- What to do
Everything in the data except the pictures belongs in your answer, copied exactly.

- Material shown
--------------------------------------------------

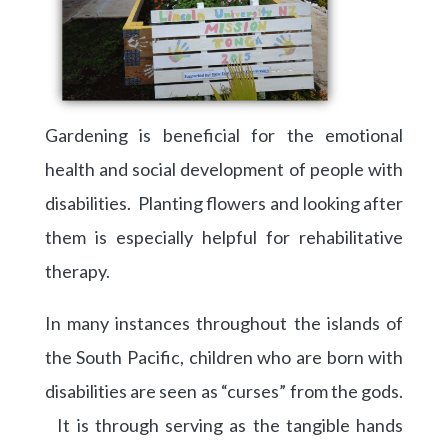
Gardening is beneficial for the emotional
health and social development of people with
disabilities. Planting flowers and looking after
them is especially helpful for rehabilitative
therapy.
In many instances throughout the islands of
the South Pacific, children who are born with
disabilities are seen as “curses” from the gods.
It is through serving as the tangible hands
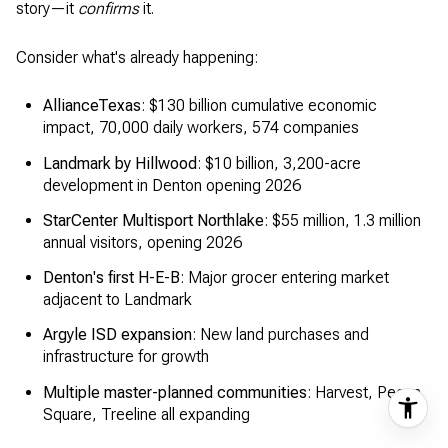
story—it
confirms
it.
Consider what's already happening:
AllianceTexas
: $130 billion cumulative economic
impact, 70,000 daily workers, 574 companies
Landmark by Hillwood
: $10 billion, 3,200-acre
development in Denton opening 2026
StarCenter Multisport Northlake
: $55 million, 1.3 million
annual visitors, opening 2026
Denton's first H-E-B
: Major grocer entering market
adjacent to Landmark
Argyle ISD expansion
: New land purchases and
infrastructure for growth
Multiple master-planned communities
: Harvest, Pecan
Square, Treeline all expanding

--------------------------------------------------

- Response below
Gardening is beneficial for the emotional
health and social development of people with
disabilities. Planting flowers and looking after
them is especially helpful for rehabilitative
therapy.
In many instances throughout the islands of
the South Pacific, children who are born with
disabilities are seen as “curses” from the gods.
It is through serving as the tangible hands
story—it
confirms
it.
Consider what's already happening:
AllianceTexas
: $130 billion cumulative economic
impact, 70,000 daily workers, 574 companies
Landmark by Hillwood
: $10 billion, 3,200-acre
development in Denton opening 2026
StarCenter Multisport Northlake
: $55 million, 1.3 million
annual visitors, opening 2026
Denton's first H-E-B
: Major grocer entering market
adjacent to Landmark
Argyle ISD expansion
: New land purchases and
infrastructure for growth
Multiple master-planned communities
: Harvest, Pecan
Square, Treeline all expanding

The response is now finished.